Microsoft continue de muscler Defender ATP

L’éditeur vient de lever le voile sur les capacités EDR de sa version macOS, mais également l’extension des capacités de gestion des vulnérabilités. De quoi confirmer son agressivité sur le terrain de la protection des hôtes du SI.

Microsoft vient de profiter de sa conférence Ignite pour dévoiler les capacités d’investigation et de remédiation (EDR) de Defender ATP pour macOS. Celles-ci sont disponibles pour la version Windows de l’outil de protection des hôtes du système d’information de l’éditeur depuis la fin du mois de mai. La version Mac de l’outil est disponible depuis le printemps, mais elle n’en profitait pas encore. Cette différence est donc en passe d’être comblée.

De fait, les capacités d’EDR de Defender ATP pour Mac sont aujourd’hui accessibles en avant-première. Dans un billet de blog, Microsoft détaille la manière d’expérimenter ces fonctionnalités. Mais pas dans n’importe quel contexte : l’exemple est celui de macOS Catalina, malgré tous les efforts réalisés par Apple pour durcir son système d’exploitation.
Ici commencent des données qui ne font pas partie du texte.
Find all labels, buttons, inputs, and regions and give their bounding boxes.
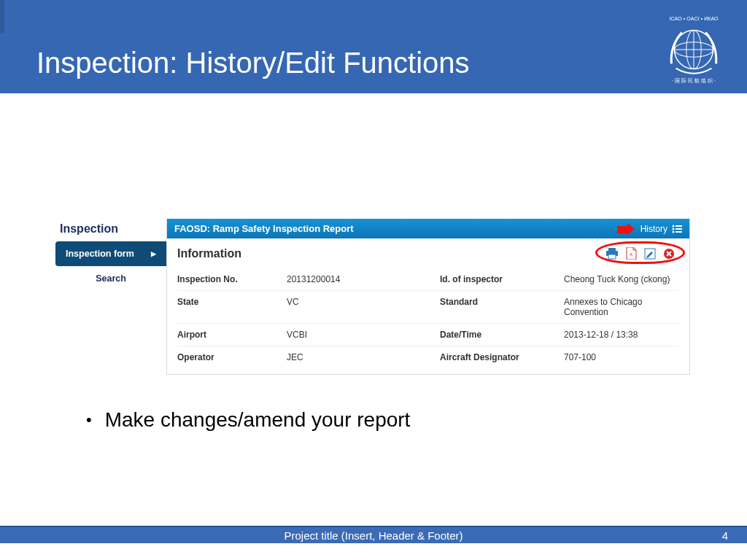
- page-number: 4: [722, 529, 728, 542]
- table-row: Inspection No. 20131200014 Id. of inspec…: [177, 268, 679, 291]
- table-row: Airport VCBI Date/Time 2013-12-18 / 13:3…: [177, 324, 679, 346]
- label-state: State: [177, 297, 287, 317]
- label-designator: Aircraft Designator: [440, 352, 564, 362]
- svg-text:· 国 际 民 航 组 织 ·: · 国 际 民 航 组 织 ·: [672, 78, 716, 84]
- sidebar-item-inspection-form[interactable]: Inspection form ▶: [55, 241, 166, 266]
- history-link[interactable]: History: [640, 224, 667, 234]
- section-title: Information: [177, 247, 241, 260]
- bullet-dot: •: [86, 412, 92, 428]
- label-standard: Standard: [440, 297, 564, 317]
- report-title: FAOSD: Ramp Safety Inspection Report: [174, 223, 354, 234]
- bullet-text: Make changes/amend your report: [105, 408, 411, 432]
- action-icons: A: [601, 246, 679, 261]
- sidebar-item-search[interactable]: Search: [55, 266, 166, 291]
- info-grid: Inspection No. 20131200014 Id. of inspec…: [167, 265, 689, 374]
- sidebar-heading: Inspection: [55, 219, 166, 241]
- svg-rect-12: [676, 231, 682, 233]
- arrow-callout: [617, 224, 636, 234]
- title-bar: Inspection: History/Edit Functions ICAO …: [0, 0, 747, 93]
- list-icon[interactable]: [672, 225, 682, 233]
- icao-logo: ICAO • OACI • ИКАО · 国 际 民 航 组 织 ·: [657, 10, 731, 85]
- value-airport: VCBI: [287, 330, 440, 340]
- value-inspection-no: 20131200014: [287, 274, 440, 284]
- svg-text:ICAO • OACI • ИКАО: ICAO • OACI • ИКАО: [669, 16, 719, 22]
- accent-stripe: [0, 0, 4, 33]
- slide: Inspection: History/Edit Functions ICAO …: [0, 0, 747, 560]
- footer-title: Project title (Insert, Header & Footer): [284, 529, 462, 542]
- svg-point-9: [673, 228, 675, 230]
- svg-rect-8: [676, 225, 682, 227]
- sidebar-item-label: Inspection form: [66, 249, 134, 259]
- print-icon[interactable]: [605, 248, 619, 260]
- pdf-icon[interactable]: A: [626, 247, 637, 260]
- slide-title: Inspection: History/Edit Functions: [36, 47, 470, 79]
- svg-point-11: [673, 230, 675, 233]
- report-screenshot: Inspection Inspection form ▶ Search FAOS…: [55, 219, 690, 375]
- delete-icon[interactable]: [663, 248, 675, 260]
- table-row: Operator JEC Aircraft Designator 707-100: [177, 346, 679, 368]
- chevron-right-icon: ▶: [151, 250, 156, 257]
- label-datetime: Date/Time: [440, 330, 564, 340]
- value-inspector: Cheong Tuck Kong (ckong): [564, 274, 679, 284]
- svg-rect-15: [608, 254, 616, 259]
- svg-rect-13: [608, 248, 616, 251]
- table-row: State VC Standard Annexes to Chicago Con…: [177, 291, 679, 324]
- label-airport: Airport: [177, 330, 287, 340]
- value-datetime: 2013-12-18 / 13:38: [564, 330, 679, 340]
- svg-rect-10: [676, 228, 682, 230]
- label-inspection-no: Inspection No.: [177, 274, 287, 284]
- report-panel: FAOSD: Ramp Safety Inspection Report His…: [166, 219, 690, 375]
- label-inspector: Id. of inspector: [440, 274, 564, 284]
- svg-text:A: A: [630, 252, 632, 257]
- sidebar: Inspection Inspection form ▶ Search: [55, 219, 166, 375]
- edit-icon[interactable]: [644, 248, 656, 260]
- report-title-bar: FAOSD: Ramp Safety Inspection Report His…: [167, 219, 689, 238]
- value-operator: JEC: [287, 352, 440, 362]
- value-standard: Annexes to Chicago Convention: [564, 297, 679, 317]
- value-designator: 707-100: [564, 352, 679, 362]
- bullet-item: • Make changes/amend your report: [86, 408, 410, 432]
- value-state: VC: [287, 297, 440, 317]
- svg-point-7: [673, 225, 675, 227]
- label-operator: Operator: [177, 352, 287, 362]
- footer-bar: Project title (Insert, Header & Footer) …: [0, 526, 747, 543]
L’outil de Microsoft a besoin d’être autorisé à accéder au disque dans son intégralité, afin de pouvoir le surveiller. Mais une fois autorisation accordée, l’agent de l’éditeur apparaît en mesure de collecter suffisamment d’éléments pour qu’il soit possible de commencer à enquêter sur une alerte et sa chronologie.

En l’état, toutefois, les capacités d’EDR de Defender ATP sur macOS semblent s’arrêter là. Mais il y a fort à parier que Microsoft ne restera pas les bras croisés.
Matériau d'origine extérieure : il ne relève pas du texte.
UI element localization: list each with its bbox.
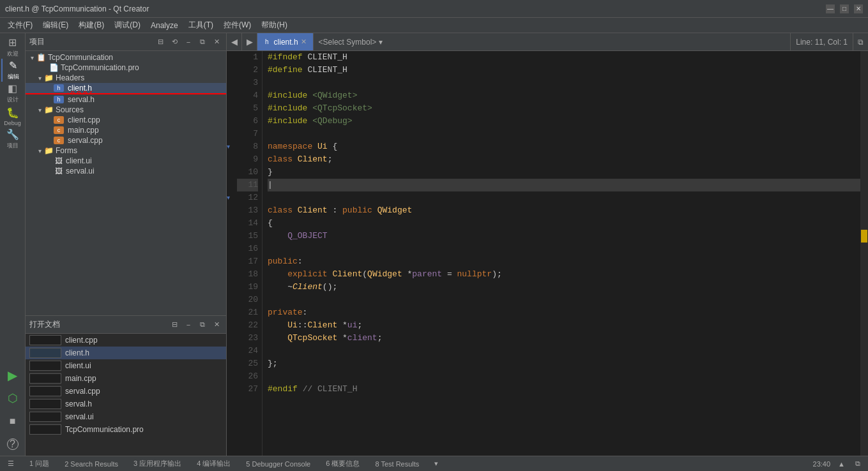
status-tab-debugger-console[interactable]: 5 Debugger Console	[243, 460, 313, 468]
tree-arrow: ▾	[28, 54, 36, 61]
tab-back-button[interactable]: ◀	[227, 33, 242, 50]
doc-item-serval-ui[interactable]: serval.ui	[26, 410, 226, 423]
menu-tools[interactable]: 工具(T)	[183, 19, 218, 32]
status-collapse-button[interactable]: ▲	[835, 460, 848, 468]
open-docs-filter-button[interactable]: ⊟	[169, 319, 180, 331]
sidebar-item-stop[interactable]: ■	[1, 410, 24, 433]
fold-gutter: ▾ ▾	[227, 51, 237, 456]
close-panel-button[interactable]: ✕	[211, 36, 222, 48]
tab-close-button[interactable]: ✕	[301, 38, 307, 46]
project-file-icon: 📋	[36, 53, 46, 62]
tree-item-client-h[interactable]: h client.h	[26, 83, 226, 94]
code-content[interactable]: #ifndef CLIENT_H #define CLIENT_H #inclu…	[263, 51, 868, 456]
open-docs-collapse-button[interactable]: −	[183, 319, 194, 331]
sidebar-item-debug-run[interactable]: ⬡	[1, 387, 24, 410]
collapse-button[interactable]: −	[183, 36, 194, 48]
sidebar-item-edit[interactable]: ✎ 编辑	[1, 59, 24, 82]
tree-label: serval.cpp	[68, 136, 103, 145]
menu-edit[interactable]: 编辑(E)	[38, 19, 73, 32]
status-sidebar-toggle[interactable]: ☰	[5, 460, 17, 468]
doc-item-serval-cpp[interactable]: serval.cpp	[26, 385, 226, 398]
tree-item-client-ui[interactable]: 🖼 client.ui	[26, 156, 226, 166]
doc-preview	[29, 386, 61, 396]
open-docs-list: client.cpp client.h client.ui main.cpp s…	[26, 334, 226, 456]
status-more-button[interactable]: ▾	[432, 460, 441, 468]
project-tree: ▾ 📋 TcpCommunication 📄 TcpCommunication.…	[26, 51, 226, 315]
tree-item-headers[interactable]: ▾ 📁 Headers	[26, 73, 226, 83]
status-tab-compile-output[interactable]: 4 编译输出	[194, 459, 233, 468]
filter-button[interactable]: ⊟	[155, 36, 166, 48]
cpp-file-icon2: c	[54, 126, 64, 134]
status-tab-label: 5 Debugger Console	[246, 460, 310, 468]
sidebar-item-run[interactable]: ▶	[1, 364, 24, 387]
doc-item-client-ui[interactable]: client.ui	[26, 359, 226, 372]
window-controls[interactable]: — □ ✕	[826, 4, 863, 13]
menu-build[interactable]: 构建(B)	[73, 19, 109, 32]
cpp-file-icon: c	[54, 116, 64, 124]
line-info-text: Line: 11, Col: 1	[796, 38, 848, 47]
tree-label: Headers	[56, 73, 84, 82]
tree-item-pro[interactable]: 📄 TcpCommunication.pro	[26, 63, 226, 73]
run-icon: ▶	[8, 368, 17, 383]
maximize-button[interactable]: □	[840, 4, 849, 13]
open-docs-panel: 打开文档 ⊟ − ⧉ ✕ client.cpp client.h client.…	[26, 315, 226, 456]
doc-item-client-cpp[interactable]: client.cpp	[26, 334, 226, 347]
tree-item-tcpcommunication[interactable]: ▾ 📋 TcpCommunication	[26, 52, 226, 63]
menu-analyze[interactable]: Analyze	[146, 20, 183, 31]
cpp-file-icon3: c	[54, 137, 64, 144]
editor-expand-button[interactable]: ⧉	[853, 33, 868, 50]
edit-icon: ✎	[9, 59, 17, 71]
doc-item-client-h[interactable]: client.h	[26, 347, 226, 359]
sidebar-item-label: 项目	[7, 142, 19, 150]
tree-arrow: ▾	[36, 75, 43, 82]
status-tab-issues[interactable]: 1 问题	[27, 459, 52, 468]
tree-item-client-cpp[interactable]: c client.cpp	[26, 115, 226, 125]
status-tab-test-results[interactable]: 8 Test Results	[372, 460, 422, 468]
doc-item-serval-h[interactable]: serval.h	[26, 398, 226, 410]
open-docs-float-button[interactable]: ⧉	[197, 319, 208, 331]
minimize-button[interactable]: —	[826, 4, 835, 13]
tree-item-serval-cpp[interactable]: c serval.cpp	[26, 135, 226, 146]
tab-forward-button[interactable]: ▶	[242, 33, 257, 50]
status-tab-app-output[interactable]: 3 应用程序输出	[131, 459, 184, 468]
close-button[interactable]: ✕	[854, 4, 863, 13]
menu-help[interactable]: 帮助(H)	[256, 19, 293, 32]
doc-item-tcpcommunication-pro[interactable]: TcpCommunication.pro	[26, 423, 226, 436]
tab-symbol-selector[interactable]: <Select Symbol> ▾	[314, 33, 791, 50]
status-tab-overview[interactable]: 6 概要信息	[323, 459, 362, 468]
status-tab-search-results[interactable]: 2 Search Results	[62, 460, 121, 468]
status-expand-button[interactable]: ⧉	[853, 460, 863, 468]
scrollbar[interactable]	[860, 51, 868, 456]
doc-label: serval.cpp	[65, 387, 100, 396]
scrollbar-thumb[interactable]	[861, 230, 867, 243]
float-button[interactable]: ⧉	[197, 36, 208, 48]
symbol-dropdown-icon: ▾	[379, 38, 383, 47]
menu-debug[interactable]: 调试(D)	[109, 19, 146, 32]
sync-button[interactable]: ⟲	[169, 36, 180, 48]
line-numbers: 1234567 89101112 13141516171819 20212223…	[237, 51, 263, 456]
doc-preview	[29, 424, 61, 435]
doc-item-main-cpp[interactable]: main.cpp	[26, 372, 226, 385]
code-editor[interactable]: ▾ ▾ 1234567 89101112 13141516171819 2021…	[227, 51, 868, 456]
tab-client-h[interactable]: h client.h ✕	[257, 33, 314, 50]
status-tab-label: 3 应用程序输出	[133, 459, 181, 468]
sidebar-item-debug[interactable]: 🐛 Debug	[1, 105, 24, 128]
menu-bar: 文件(F) 编辑(E) 构建(B) 调试(D) Analyze 工具(T) 控件…	[0, 18, 868, 33]
menu-controls[interactable]: 控件(W)	[218, 19, 256, 32]
tree-label: TcpCommunication	[48, 53, 113, 62]
tree-item-serval-ui[interactable]: 🖼 serval.ui	[26, 166, 226, 176]
tree-label: client.cpp	[68, 116, 100, 124]
sidebar-item-design[interactable]: ◧ 设计	[1, 82, 24, 105]
sidebar-item-welcome[interactable]: ⊞ 欢迎	[1, 36, 24, 59]
tree-item-main-cpp[interactable]: c main.cpp	[26, 125, 226, 135]
status-time: 23:40	[813, 460, 831, 468]
sidebar-item-help[interactable]: ?	[1, 433, 24, 456]
open-docs-close-button[interactable]: ✕	[211, 319, 222, 331]
tree-item-forms[interactable]: ▾ 📁 Forms	[26, 146, 226, 156]
menu-file[interactable]: 文件(F)	[3, 19, 38, 32]
tree-item-sources[interactable]: ▾ 📁 Sources	[26, 105, 226, 115]
tree-item-serval-h[interactable]: h serval.h	[26, 94, 226, 105]
sidebar-item-project[interactable]: 🔧 项目	[1, 128, 24, 151]
ui-file-icon: 🖼	[54, 156, 64, 165]
project-panel-title: 项目	[29, 36, 152, 47]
Parallèlement, l’éditeur a annoncé l’extension de l’éventail d’hôtes supportés pour le volet gestion des vulnérabilités de Defender ATP. Présentée au printemps, la fonctionnalité Threat & Vulnerability Management (TVM) vise à aider à découvrir, hiérarchiser et corriger les vulnérabilités et défauts de configuration des hôtes surveillés. Et TVM s’apprête à prendre en charge, au moins à titre d’avant-première dans un premier temps, les systèmes sous Windows Server 2008 R2 et ultérieurs, en plus des postes de travail sous Windows 10. Mieux encore, TVM peut désormais déterminer automatiquement l’impact potentiel de ses recommandations de remédiation sur la productivité des utilisateurs concernés, en fonction des données de télémétrie collectées au cours d’une période de 30 jours.

Le modèle de contrôle d’accès basé sur des rôles de Defender ATP a en outre été étendu pour couvrir TVM, avec des permissions spécifiques. Et l’intégration dans les workflows d’ITSM est désormais possible avec les outils de ServiceNow – au-delà d’Intune et de SCCM.

À toutes ces évolutions s’ajoute un mécanisme de protection contre les tentatives d’altération du comportement de Defender ATP. Globalement disponible depuis la mi-octobre, il vise notamment à durcir l’outil de protection des hôtes de Microsoft contre les tentatives de désactivation – l’éditeur mentionne notamment des menaces telles que le redoutable Trickbot.

Avec ces annonces, Microsoft apparaît bien décidé à ne pas se reposer sur les lauriers que lui décernent tant des analystes, comme ceux du cabinet Gartner, que des utilisateurs de plus en plus nombreux.